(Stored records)
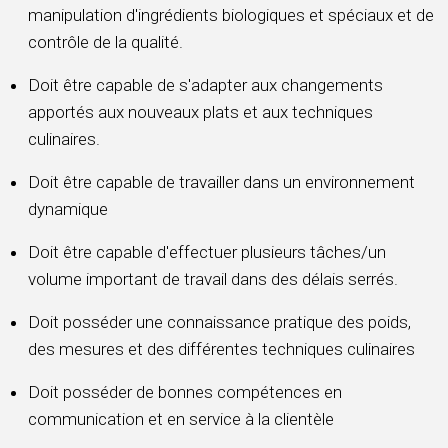
manipulation d'ingrédients biologiques et spéciaux et de
contrôle de la qualité.
Doit être capable de s'adapter aux changements
apportés aux nouveaux plats et aux techniques
culinaires.
Doit être capable de travailler dans un environnement
dynamique
Doit être capable d'effectuer plusieurs tâches/un
volume important de travail dans des délais serrés.
Doit posséder une connaissance pratique des poids,
des mesures et des différentes techniques culinaires
Doit posséder de bonnes compétences en
communication et en service à la clientèle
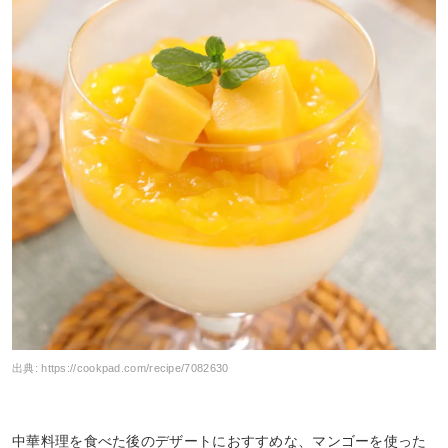
出典:
https://cookpad.com/recipe/7082630
中華料理を食べた後のデザートにおすすめな、マンゴーを使った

What to do ::
From the line containing "apportés aux nouveaux plats et aux techniques" to the end of the data above, give those lines again verbatim, with both endpoints included and no images.

Response below ::
apportés aux nouveaux plats et aux techniques
culinaires.
Doit être capable de travailler dans un environnement
dynamique
Doit être capable d'effectuer plusieurs tâches/un
volume important de travail dans des délais serrés.
Doit posséder une connaissance pratique des poids,
des mesures et des différentes techniques culinaires
Doit posséder de bonnes compétences en
communication et en service à la clientèle
出典:
https://cookpad.com/recipe/7082630
中華料理を食べた後のデザートにおすすめな、マンゴーを使った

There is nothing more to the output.